You currently have an exhibition on at von Bartha in S-chanf, Switzerland. Can you tell me a little about it?
The exhibition at von Bartha is set in a small mountain village called S-chanf in the Engadin valley in Switzerland. The space is a perfectly proportioned cube constructed inside an old farmhouse with three consecutive walls of the same length and one interrupted by a heavy-set doorframe. What immediately struck me about this space was its stage-like arrangement, which inspired the exhibition title, Fourth Wall, which refers to the implied barrier between the work and a viewer. The exhibition unfurls as a painting installation based around this premise, with the fourth wall mounted on the exterior of the structure, suggesting that once present in the space the viewer is “on stage” as an active constituent of the work rather than a passive passerby.
You work on flat canvases and with sculpture. Would you describe your work as site-specific, or is the way it plays with the gallery space something that comes after its creation?
With the same intention of acknowledging the role of the viewer as imperative to the work, I hope to extend a similar gesture to the space by means of installation. I use painting and sculpture to draw attention to the idiosyncratic qualities inherent to a given environment. The objects I create are meant to imply their own periphery rather than being entirely self-contained, always reaching outward. I’m always very much aware of the given space prior to the creation of a work and it certainly plays an important role in the execution of an exhibition.
The way in which you use ink reminds me a little of Helen Frankenthaler’s soak-stain paintings—would you say there’s a relationship there? Who have been your visual influences?
The decision to use a medium with such low viscosity comes from a desire to allow my tools to have a certain authorial intent of their own. The way raw canvas and pigment respond to one another during the staining process relinquishes my control to their own nature. For me, the relationship to colour field painting isn’t paramount but I’m very much open to this as an entry point for a conversation. I would say we share a curiosity for the relationship of the image and object, but this is still only a starting point for my research as an artist.
“I grew up playing music and often find myself returning to its form as a way of decoding visual language as well.”
Is your work informed by the space it’s created in?
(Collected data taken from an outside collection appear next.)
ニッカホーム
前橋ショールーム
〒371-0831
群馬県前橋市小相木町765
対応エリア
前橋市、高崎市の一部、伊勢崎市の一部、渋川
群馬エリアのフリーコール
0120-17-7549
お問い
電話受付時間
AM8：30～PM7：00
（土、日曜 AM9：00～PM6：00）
How far does the studio or New York become a part of the work?
The studio is certainly an important aspect of my practice. I find a specific headspace necessary to make work, and the studio has become a delicate refuge to reach this. I also like the relationship of private and public performance, and I often play with this by using studio photography in publications and online. The idea of seeing repetitive tasks which are often considered a means to an end as an end in themselves is something that comes up quite often in my work, and this often manifests as documents from the studio.
How far would you say your painting is about control, how far is it about relinquishing control?
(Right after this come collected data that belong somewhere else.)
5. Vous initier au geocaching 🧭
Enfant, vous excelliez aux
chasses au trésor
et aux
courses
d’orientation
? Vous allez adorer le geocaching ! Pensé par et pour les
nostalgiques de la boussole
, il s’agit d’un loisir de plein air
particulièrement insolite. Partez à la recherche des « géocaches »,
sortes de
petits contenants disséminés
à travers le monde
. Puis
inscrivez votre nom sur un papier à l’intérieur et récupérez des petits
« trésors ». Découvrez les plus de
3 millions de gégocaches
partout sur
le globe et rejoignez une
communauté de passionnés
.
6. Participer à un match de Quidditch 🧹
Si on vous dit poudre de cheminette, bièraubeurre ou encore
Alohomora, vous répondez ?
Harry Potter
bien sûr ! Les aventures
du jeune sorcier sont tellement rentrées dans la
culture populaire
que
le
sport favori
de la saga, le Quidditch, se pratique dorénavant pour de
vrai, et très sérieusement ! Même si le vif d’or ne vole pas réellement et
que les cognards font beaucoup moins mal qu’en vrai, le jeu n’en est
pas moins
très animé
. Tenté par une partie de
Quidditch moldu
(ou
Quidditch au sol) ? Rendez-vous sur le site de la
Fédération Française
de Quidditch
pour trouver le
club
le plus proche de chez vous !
Ultimately my work is meant to create a subtle container that points beyond itself. The control I do have is only what I find imperative to create works that allow their surroundings to seep in, so what’s not there is equally or more important than what is. I work with a lot of intention, but I would hope my practice is flexible enough to live without the need for full control.
“A large portion of my aesthetic, including palette and economy of form, is rooted in my upbringing in the desert of Arizona.”
You tend to stick to fairly muted tones: moody blues and greens. What informs your decision to use these colours?
My aim is to recognize all inherent constituents in the creation, exhibition and experience of a work of art. I want my personal taste or tendencies to manifest as simple poetry with nothing more than the intention to imply my presence as the artist. Form, colour and composition are the necessary components that establish a painting as such, but self-expression plays only a minor role in my practice. I would say though that a large portion of my aesthetic, including palette and economy of form, is rooted in my upbringing in the desert of Arizona.
Do you listen to music while you work?
Music is a great companion while working on certain aspects of my practice, such as stretching and sketching, but when I paint I prefer silence. I grew up playing music and often find myself returning to its form as a way of decoding visual language as well. Silence, rhythm and repetition, for example, are all heavily influential in my work and stem from my relationship to music.
Repetition is characteristic of your work—do you become obsessed with a particular shape and feel compelled to reproduce it?
Seriality is used as a tool to value totality over individual uniqueness, so gestures extend beyond my hand to the surrounding ecosystem. I see repetition as having a tangible connection to nature and utilize it to emphasize a certain view of time and antihierarchy rather than necessarily a personal obsession or infatuation.
Does philosophical or theoretical reading influence your practice?
Absolutely, looking at things “as they are” is a central theme for me. Every aspect of my practice carries some form of metaphor or points towards a simple way of seeing, but this is perhaps better reserved for a longer conversation.